E mais uma vez, com as luvas viradas na minha direcção, Fernanda avançou pela conversa.

- Serem todos ou quase todos, o que é que isso importa? A maioria dos instantes repete-se como água a desfilar num riacho e os intervalos não antecipados são a alegria dos meus dias. É uma teia, mas a aranha dessa construção não sou eu. Foi-me dada a provar esta chama uma primeira vez, e outra ainda, e uma terceira e quarta logo a seguir, como um veneno. No início da aventura foram imensas as noites passadas em claro brincando com a descoberta, amassando o barro viscoso das minhas vontades, colando-o toscamente nesses primeiros sonhos até que o dia tudo transformava em luz. O sintoma modificou-se naquela noite incómoda em que o barro parecia seco e quebradiço e o céu se turvou com as cores do fumo. As imagens correram iguais e frescas nas nossas memórias na mesma noite. Tudo nos aconteceu, memória atrás de memória, como na manhã do dia desditoso e a organização do nosso encontro encerrou um sentido que ainda hoje desconhecemos. Isso assusta-me quase tanto como esta certeza doentia de antecipar tudo o que vier. Agora é aquele momento do dia em que alguém nos vai mandar sair da carruagem para aguardar a chegada do senhor ministro neste entreposto de ninguém, a meio caminho do resto da viagem.

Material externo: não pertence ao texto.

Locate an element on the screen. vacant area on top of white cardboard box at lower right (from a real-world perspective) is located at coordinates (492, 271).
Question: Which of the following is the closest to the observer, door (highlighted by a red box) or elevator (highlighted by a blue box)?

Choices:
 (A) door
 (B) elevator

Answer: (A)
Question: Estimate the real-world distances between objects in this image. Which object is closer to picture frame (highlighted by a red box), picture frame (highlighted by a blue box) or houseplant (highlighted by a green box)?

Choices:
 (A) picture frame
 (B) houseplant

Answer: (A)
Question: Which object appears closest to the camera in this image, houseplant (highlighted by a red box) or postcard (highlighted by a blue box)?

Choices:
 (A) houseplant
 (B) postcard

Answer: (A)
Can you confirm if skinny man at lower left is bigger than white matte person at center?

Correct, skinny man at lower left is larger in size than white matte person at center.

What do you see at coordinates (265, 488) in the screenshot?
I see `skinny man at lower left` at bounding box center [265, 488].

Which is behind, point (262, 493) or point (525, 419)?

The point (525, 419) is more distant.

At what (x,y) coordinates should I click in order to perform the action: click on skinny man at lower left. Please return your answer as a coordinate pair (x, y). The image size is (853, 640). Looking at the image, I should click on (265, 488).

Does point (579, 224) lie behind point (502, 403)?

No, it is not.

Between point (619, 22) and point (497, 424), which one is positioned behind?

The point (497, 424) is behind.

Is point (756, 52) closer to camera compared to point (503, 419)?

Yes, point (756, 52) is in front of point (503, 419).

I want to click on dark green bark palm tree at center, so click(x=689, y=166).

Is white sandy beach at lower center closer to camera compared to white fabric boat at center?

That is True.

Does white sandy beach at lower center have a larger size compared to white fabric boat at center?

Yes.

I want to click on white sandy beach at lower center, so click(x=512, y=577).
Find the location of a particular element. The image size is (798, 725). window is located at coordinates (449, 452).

Tal e qual, assim, sem a mais pequena dúvida, uma visão, uma efectiva antecipação do futuro, concretizada com uma frieza assustadora, colocada entre nós sem hesitação.

- Tanta segurança nessa premonição! Não tem receio que as suas palavras possam estar erradas? Para mim é quase um absurdo que estes momentos banais lhe apareçam antecipados pela irrelevância do que possam encerrar.

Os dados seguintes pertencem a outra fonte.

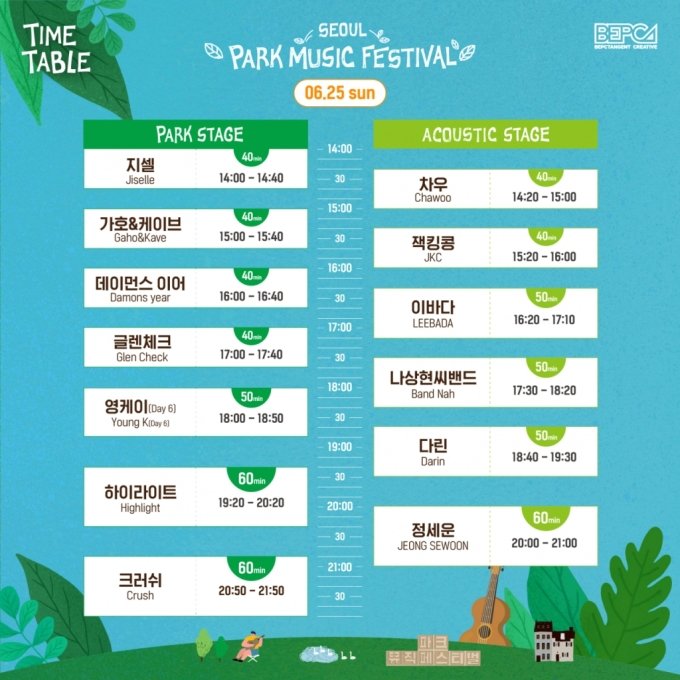 At what (x,y) coordinates should I click in order to perform the action: click on 1 guitar. Please return your answer as a coordinate pair (x, y). The image size is (680, 680). Looking at the image, I should click on (488, 613). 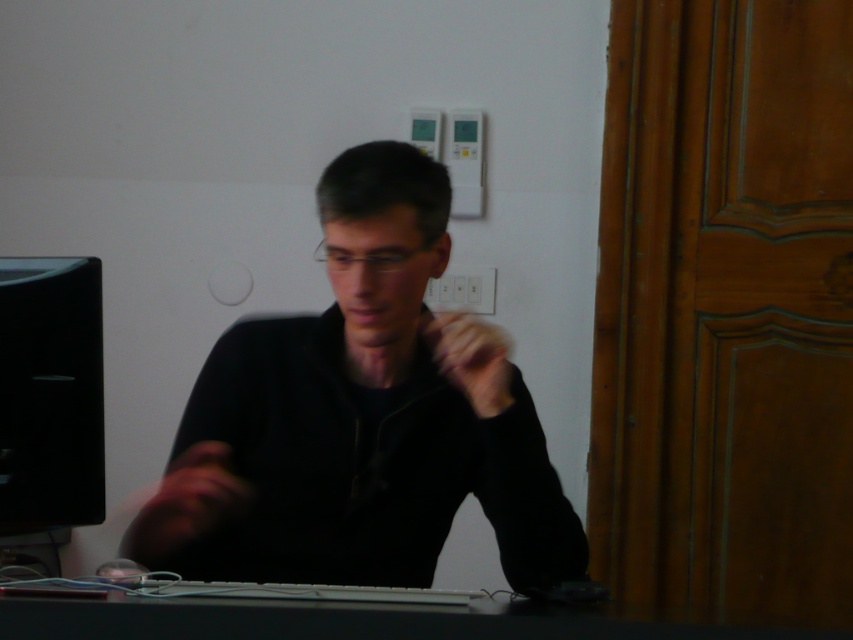 Question: Which object appears closest to the camera in this image?

Choices:
 (A) black matte shirt at center
 (B) black glossy monitor at left
 (C) black plastic keyboard at lower center

Answer: (C)

Question: Which object is positioned closest to the black glossy monitor at left?

Choices:
 (A) black plastic keyboard at lower center
 (B) black matte shirt at center

Answer: (B)

Question: Is black matte shirt at center in front of black plastic keyboard at lower center?

Choices:
 (A) no
 (B) yes

Answer: (A)

Question: Observing the image, what is the correct spatial positioning of black matte shirt at center in reference to black glossy monitor at left?

Choices:
 (A) below
 (B) above

Answer: (B)

Question: Is black glossy monitor at left above black plastic keyboard at lower center?

Choices:
 (A) yes
 (B) no

Answer: (A)

Question: Estimate the real-world distances between objects in this image. Which object is farther from the black glossy monitor at left?

Choices:
 (A) black plastic keyboard at lower center
 (B) black matte shirt at center

Answer: (A)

Assim que acabei de proferir estas palavras o cocheiro acalmou a velocidade das montadas dando serenidade ao andamento, colocando um fim aos solavancos rotineiros do passeio. Dez segundos foram tempo suficiente para nos abrirem as portas convidando-nos para o lado de fora da carruagem.

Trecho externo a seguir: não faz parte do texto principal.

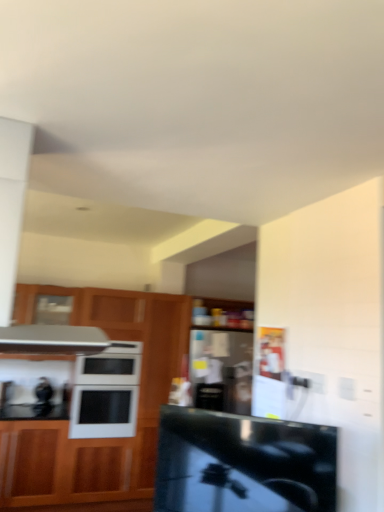 What do you see at coordinates (98, 439) in the screenshot? I see `wooden cabinet at left` at bounding box center [98, 439].

What is the approximate height of wooden cabinet at left?

2.08 meters.

This screenshot has width=384, height=512. What do you see at coordinates (106, 392) in the screenshot?
I see `white glossy microwave oven at center` at bounding box center [106, 392].

This screenshot has width=384, height=512. What do you see at coordinates (243, 463) in the screenshot? I see `black glossy countertop at center` at bounding box center [243, 463].

The width and height of the screenshot is (384, 512). In order to click on wooden cabinet at left in this screenshot , I will do [x=98, y=439].

Considering the relative sizes of black glossy countertop at center and wooden cabinet at left in the image provided, is black glossy countertop at center bigger than wooden cabinet at left?

No.

Which object is positioned more to the right, black glossy countertop at center or wooden cabinet at left?

black glossy countertop at center is more to the right.

How many degrees apart are the facing directions of black glossy countertop at center and wooden cabinet at left?

The angle between the facing direction of black glossy countertop at center and the facing direction of wooden cabinet at left is 42.9 degrees.

Considering the sizes of objects black glossy countertop at center and wooden cabinet at left in the image provided, who is wider, black glossy countertop at center or wooden cabinet at left?

With larger width is wooden cabinet at left.

From the image's perspective, is black glossy countertop at center above white glossy microwave oven at center?

Yes, from the image's perspective, black glossy countertop at center is over white glossy microwave oven at center.

Which object is positioned more to the left, black glossy countertop at center or white glossy microwave oven at center?

white glossy microwave oven at center is more to the left.

Can you confirm if black glossy countertop at center is smaller than white glossy microwave oven at center?

Yes, black glossy countertop at center is smaller than white glossy microwave oven at center.

This screenshot has width=384, height=512. In order to click on counter top in front of the white glossy microwave oven at center in this screenshot , I will do `click(243, 463)`.

Consider the image. From a real-world perspective, is white glossy microwave oven at center located beneath wooden cabinet at left?

A: No, from a real-world perspective, white glossy microwave oven at center is not below wooden cabinet at left.

Would you say white glossy microwave oven at center is inside or outside wooden cabinet at left?

white glossy microwave oven at center can be found inside wooden cabinet at left.

Is white glossy microwave oven at center further to camera compared to wooden cabinet at left?

That is True.

Considering the relative positions of white glossy microwave oven at center and wooden cabinet at left in the image provided, is white glossy microwave oven at center to the right of wooden cabinet at left from the viewer's perspective?

In fact, white glossy microwave oven at center is to the left of wooden cabinet at left.

Which object is thinner, wooden cabinet at left or black glossy countertop at center?

Thinner between the two is black glossy countertop at center.

From the image's perspective, which object appears higher, wooden cabinet at left or black glossy countertop at center?

black glossy countertop at center, from the image's perspective.

How distant is wooden cabinet at left from black glossy countertop at center?

wooden cabinet at left is 2.53 meters away from black glossy countertop at center.

Is white glossy microwave oven at center placed right next to black glossy countertop at center?

No, white glossy microwave oven at center is not in contact with black glossy countertop at center.

Would you say white glossy microwave oven at center contains black glossy countertop at center?

No, black glossy countertop at center is located outside of white glossy microwave oven at center.

In terms of height, does white glossy microwave oven at center look taller or shorter compared to black glossy countertop at center?

Clearly, white glossy microwave oven at center is taller compared to black glossy countertop at center.

Is white glossy microwave oven at center further to camera compared to black glossy countertop at center?

Yes, white glossy microwave oven at center is further from the camera.

Does wooden cabinet at left have a greater height compared to white glossy microwave oven at center?

Yes, wooden cabinet at left is taller than white glossy microwave oven at center.

Measure the distance from wooden cabinet at left to white glossy microwave oven at center.

wooden cabinet at left is 27.10 centimeters from white glossy microwave oven at center.

Is wooden cabinet at left aimed at white glossy microwave oven at center?

Yes, wooden cabinet at left is aimed at white glossy microwave oven at center.

Is wooden cabinet at left at the left side of white glossy microwave oven at center?

No, wooden cabinet at left is not to the left of white glossy microwave oven at center.

Find the location of a particular element. This screenshot has width=384, height=512. cabinetry that is on the left side of black glossy countertop at center is located at coordinates (98, 439).

What are the coordinates of `counter top located in front of the white glossy microwave oven at center` in the screenshot? It's located at pyautogui.click(x=243, y=463).

Which object lies nearer to the anchor point white glossy microwave oven at center, wooden cabinet at left or black glossy countertop at center?

Based on the image, wooden cabinet at left appears to be nearer to white glossy microwave oven at center.

Which object lies nearer to the anchor point black glossy countertop at center, wooden cabinet at left or white glossy microwave oven at center?

white glossy microwave oven at center is positioned closer to the anchor black glossy countertop at center.

Consider the image. Based on their spatial positions, is black glossy countertop at center or wooden cabinet at left closer to white glossy microwave oven at center?

Among the two, wooden cabinet at left is located nearer to white glossy microwave oven at center.

Estimate the real-world distances between objects in this image. Which object is further from black glossy countertop at center, white glossy microwave oven at center or wooden cabinet at left?

wooden cabinet at left lies further to black glossy countertop at center than the other object.

Considering their positions, is black glossy countertop at center positioned further to wooden cabinet at left than white glossy microwave oven at center?

Based on the image, black glossy countertop at center appears to be further to wooden cabinet at left.

Consider the image. Estimate the real-world distances between objects in this image. Which object is closer to wooden cabinet at left, white glossy microwave oven at center or black glossy countertop at center?

Among the two, white glossy microwave oven at center is located nearer to wooden cabinet at left.

The width and height of the screenshot is (384, 512). Find the location of `cabinetry between black glossy countertop at center and white glossy microwave oven at center from front to back`. cabinetry between black glossy countertop at center and white glossy microwave oven at center from front to back is located at coordinates (98, 439). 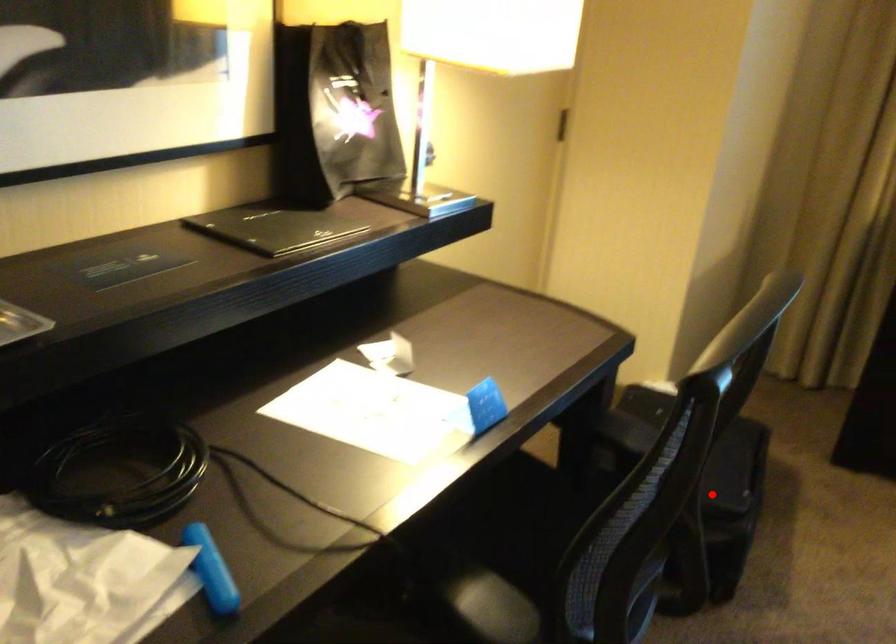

- Vê, acha mesmo que os momentos em que estamos vivos podem ser apartados entre importantes e banais? Será mais valioso o instante em que nos é antecipada a queda de um pequeno galho de árvore do que aquele outro em que a morte de milhares nos é comunicado? O resultado final gira sempre na mesma direcção, o galho cai e os milhares fenecem!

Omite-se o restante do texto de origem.